La Consolation Des Violettes s’embellit au grand jour d’un travail encore plus poussé, détaillé, abondant et émouvant. Le trio tire tour à tour de longues mélopées étrangement mélancoliques, chancelantes et lancinantes, des mélodies traversés et triturées par un esprit fantasque et imprévisible, des airs d’improvisations où l’abstrait se soustrait à une poésie instable et touchante (Radio Embryon, Ficedula Parva), des sonorités en multitude issues des synthés et des sampleurs (Manuel Duval) qui mènent cette drôle de danse sans nom perpétuant l’approche de trafiquant de sons de Reilla. La recherche rythmique (Mathias Pontevia) est sans cesse étonnante bien qu’une impression diffuse laisse à penser/sentir que les rythmes ont pris moins d’importance. Par contre, les atmosphères sont de plus en plus belles et palpitantes (Tambour De Nacre, L’Ogresse Amoureuse), des atmosphères qui semblent avoir été flanquées au creux de montagnes impénétrables depuis que ces montagnes ont été flanquées là, elles semblent faire désormais partie de ce paysage qui a tout du mirage. Ça vous fiche des structures décharnées, élégantes, claudicantes (Toque De Clous) ou celle d’un vieux spectacle de fête foraine qui a mis son plus beau costume jauni pour son ultime tour de piste (Le Cri Du Typographe) avant de s’embarquer dans un tunnel noir tragique car la fin des morceaux n’a pas toujours de lien direct avec son début.

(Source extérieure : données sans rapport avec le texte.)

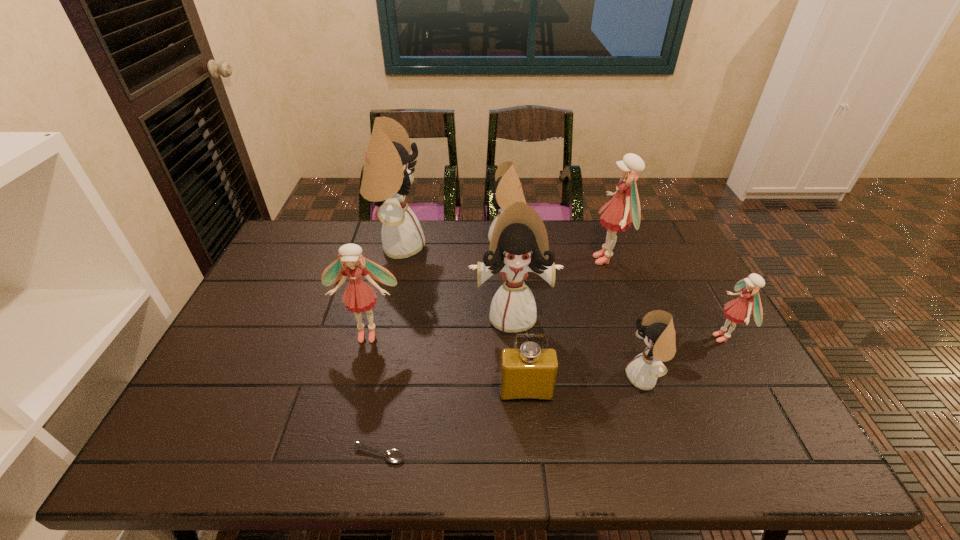 Locate an element on the screen. The height and width of the screenshot is (540, 960). free space between the second smallest black doll and the leftmost pink doll is located at coordinates (438, 287).

The width and height of the screenshot is (960, 540). I want to click on free point between the tallest doll and the eighth tallest object, so click(x=462, y=320).

Locate an element on the screen. The height and width of the screenshot is (540, 960). free space between the leftmost pink doll and the soupspoon is located at coordinates click(x=373, y=394).

Locate an element on the screen. The width and height of the screenshot is (960, 540). vacant space that is in between the soupspoon and the tallest object is located at coordinates (389, 350).

Locate an element on the screen. This screenshot has height=540, width=960. vacant region between the shortest object and the leftmost pink doll is located at coordinates (373, 394).

You are a GUI agent. You are given a task and a screenshot of the screen. Output one action in this format:
    pyautogui.click(x=<x>, y=<y>)
    Task: Click on the free space between the second pink doll from left to right and the rightmost black doll
    
    Given the screenshot: What is the action you would take?
    pyautogui.click(x=626, y=319)

You are a GUI agent. You are given a task and a screenshot of the screen. Output one action in this format:
    pyautogui.click(x=<x>, y=<y>)
    Task: Click on the vacant space in between the smallest pink doll and the second pink doll from left to right
    The image size is (960, 540).
    Given the screenshot: What is the action you would take?
    pyautogui.click(x=665, y=299)

This screenshot has width=960, height=540. Identify the location of vacant point located between the second pink doll from right to left and the second smallest pink doll. (488, 296).

Identify the location of object that can be found as the second closest to the tallest object. tap(359, 296).

I want to click on object identified as the sixth closest to the tallest doll, so pos(394,456). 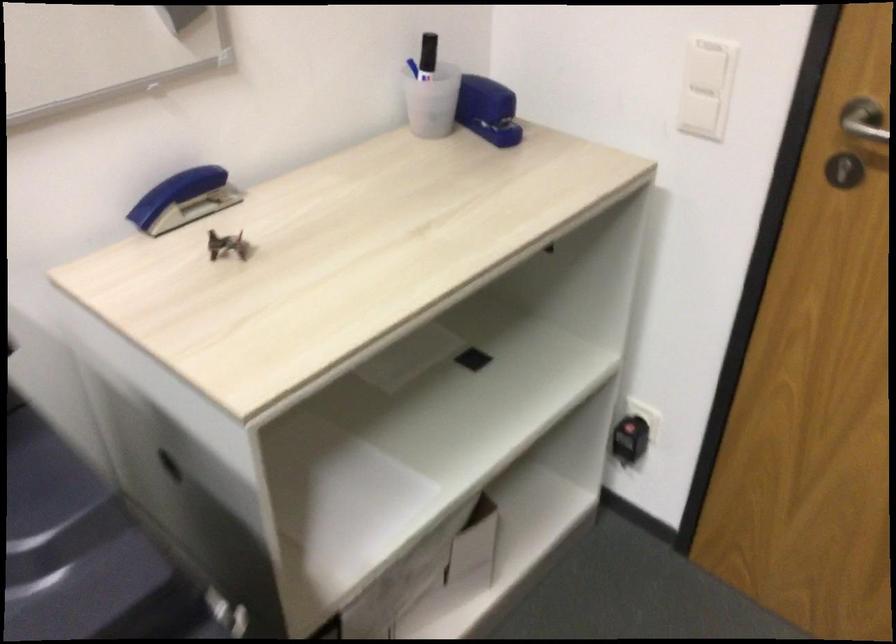 Image resolution: width=896 pixels, height=644 pixels. Describe the element at coordinates (428, 55) in the screenshot. I see `the black marker` at that location. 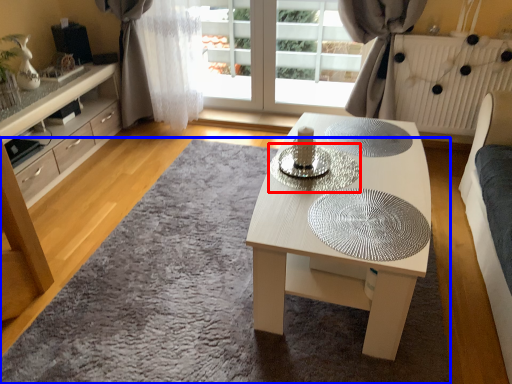 Question: Which object is further to the camera taking this photo, glass plate (highlighted by a red box) or mat (highlighted by a blue box)?

Choices:
 (A) glass plate
 (B) mat

Answer: (A) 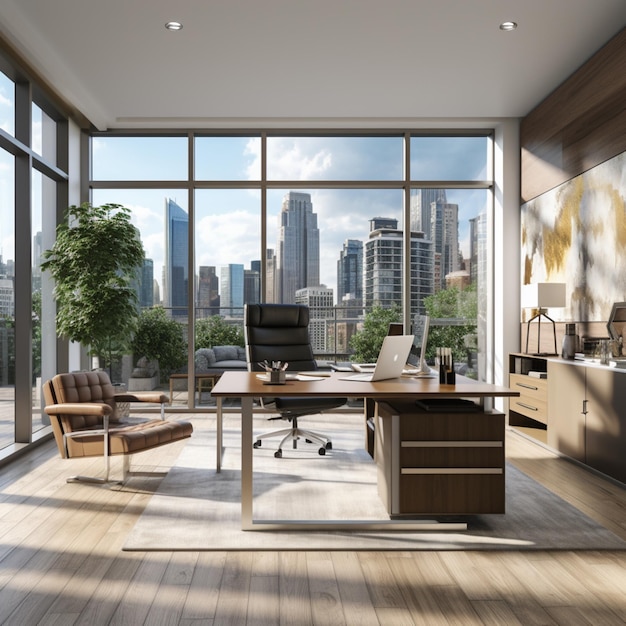 Where is `buildings through window`? buildings through window is located at coordinates (409, 264), (436, 250), (308, 250), (317, 304), (239, 282), (183, 257). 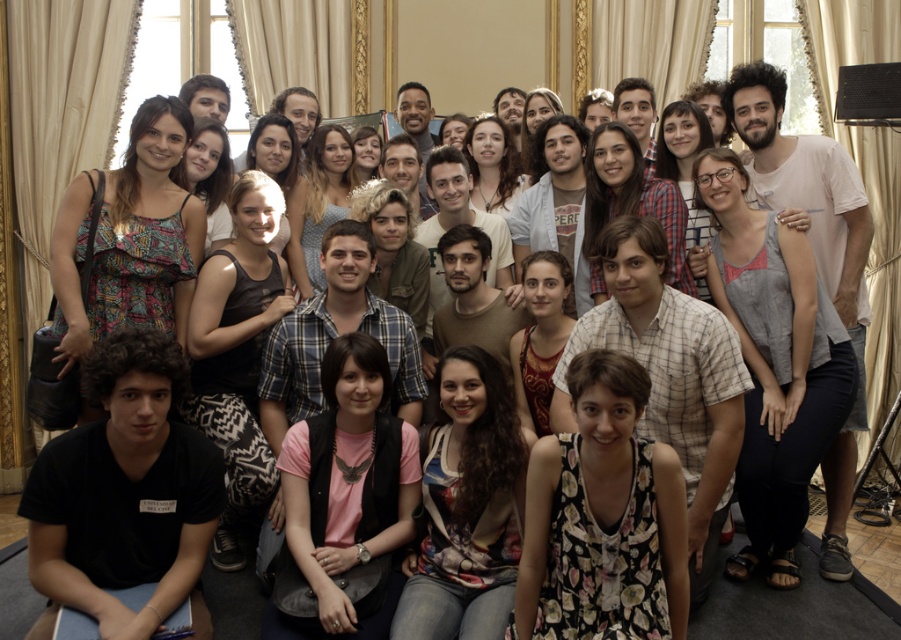 You are standing in the grand room with ornate gold trimmed curtains in the background. You see a point marked at coordinate (x=602, y=518). What object is this point located on?

The point at coordinate (x=602, y=518) is located on the floral print dress at center. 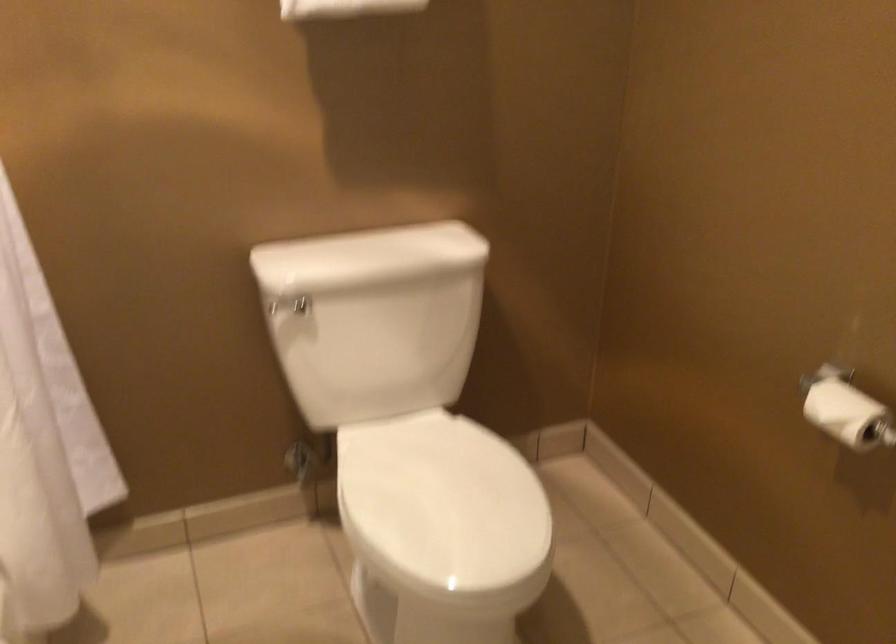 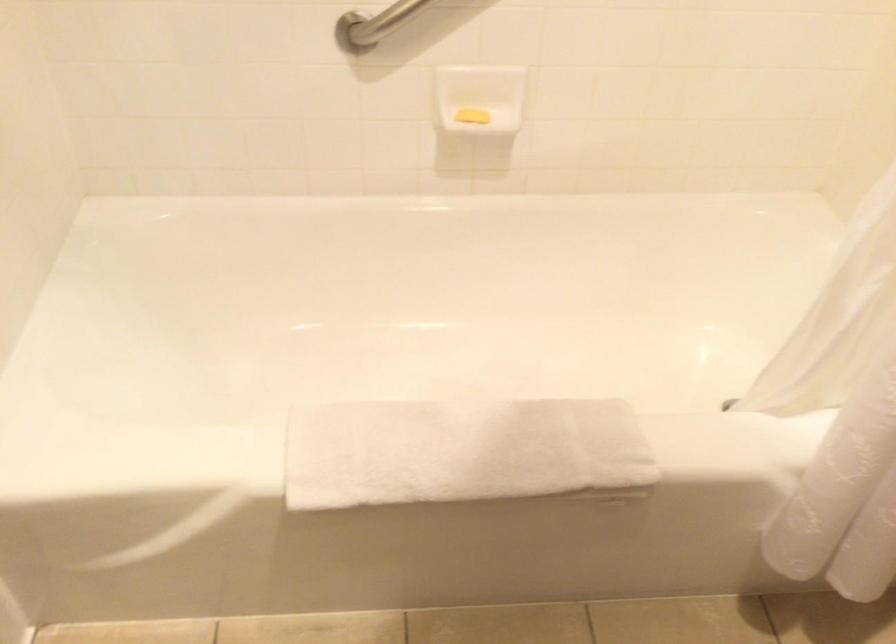 The images are taken continuously from a first-person perspective. In which direction is your viewpoint rotating?

The camera's rotation is toward left-down. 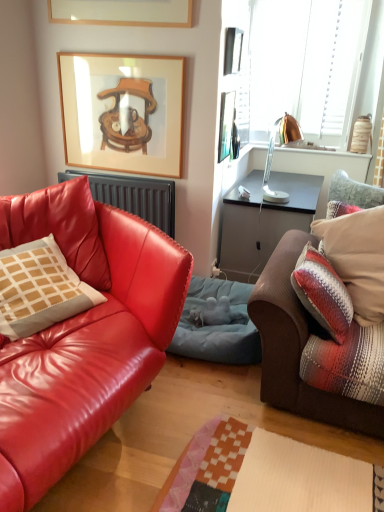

Et puis vous avez toujours le chant d’Anne Careil (également au synthétiseur) à nul autre pareil, d’une richesse et variété incomparables, toujours prêt à vous filer un frisson incroyable et qui porte plus que jamais la musique de Rien Virgule vers des sphères singulières et envoûtantes. Il faudrait encore des heures pour expliquer ce disque, tout ce qui s’y passe et ce que ça vous fait. Ce qui est un comble car La Consolation Des Violettes ne s’explique pas, ça se vit, ça se ressent, c’est du domaine de l’indicible, ça suit son chemin sur la crête de vos humeurs, ça vous met dans de drôles d’état avec des tremblements et des hallucinations, entre élévation et plongeon dans un goufre sans fond à l'instar de cette pochette donnant le vertige. Mais ce qui est sûr, c’est que le trio a réussi son adaptation forcée par la fatalité, que La Consolation Des Violettes est aussi brillant que magnétique et que vous ne trouverez pas deux groupes comme Rien Virgule. Point barre.